Wahkiakum West buys Skamokawa Internet to move to east county
April 28, 2022
Wahkiakum West has begun an expansion to the east side of Wahkiakum County with the purchase of Skamokawa Internet, adding about 200 customers to their base, as well as maintaining a relationship with SI’s founder, Steve Carson, who will remain as their agent in that market.
“To deploy fiber is expensive, and you need to be somebody who is in the fiberoptic business, which Steve [Carson] really wasn’t set up for that, especially in such a small market. It’s hard to recoup your capital and build the whole infrastructure for that small of an area,” WW CEO Ken Johnson said April 15.
“Internally the company decided to explore it,” he added. “We had some good conversations. We had conversations with the PUD down there; [Steve] was always part of that.”
Wahkiakum West asked if Carson was interested in partnering with them, and in the end, Carson asked if they would be interested in acquiring his business, and they agreed.
Wahkiakum West purchased the internet subscribers and the network, Johnson said, which Carson will continue to administer and support, but Carson retains his other business Computer Link NW.
“The only change customers down there should see immediately, is in June, they’ll start getting the invoice from us instead of from Skamokawa Internet,” Johnson said.
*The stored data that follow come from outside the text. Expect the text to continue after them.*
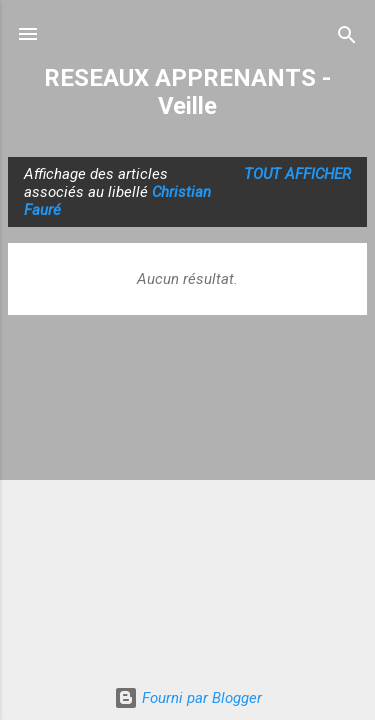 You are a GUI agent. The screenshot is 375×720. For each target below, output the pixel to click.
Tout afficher (297, 174)
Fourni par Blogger (188, 698)
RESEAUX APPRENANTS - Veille (187, 92)
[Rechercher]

Johnson said that WW had about 1,000 customers prior to their purchase of Skamokawa Internet, which added accounts in Skamokawa, Puget Island, Cathlamet, and Little Cape Horn.
Carson said he was continuing to add people slowly and that he thought the partnership was a win/win for the community as well as for Wahkiakum West and Skamokawa Internet.
“The wireless internet was a great stop gap and it is going to continue for a while to cover some people that had no other options but once fiber comes through their neighborhood there is just no competing as far as what’s available,” Carson said.
"The important thing is what we’re building in Skamokawa and Cathlamet is really the state of the art for fiberoptic,” Johnson said. “It’s actually going to be better than what we offer to our own subscribers here, in many ways.”
“The network is capable of delivering up to 10 gigabits to every house,” he said. “The internet can’t keep up with that, so nobody is going to buy that right now. Our goal is that it will be relevant for the next 10-20 years and have the capacity we are going to start needing as our usage continues to increase.”
Johnson solicited potential customers through social media, community meetings, and word of mouth to solicit enough applications to support a project that will provide broadband to people living on SR 4 from Skamokawa to Cathlamet, and then on to County Line Park. Unfortunately, Johnson also said that they were unable to add customers in Cathlamet without a franchise from the town.
“We haven’t seen a first draft yet, and that could end up affecting folks in Cathlamet," Johnson said. "I just feel bad because we do have applications from people in the city limits and we will get stopped short of where their city line is until we can get that worked out. That’s the only complicating factor.
“Cathlamet might be getting left behind.”
The franchise matter was on the agenda at the Cathlamet Town Council's April 18 meeting; action was delayed so that the mayor and town attorney could go over the application.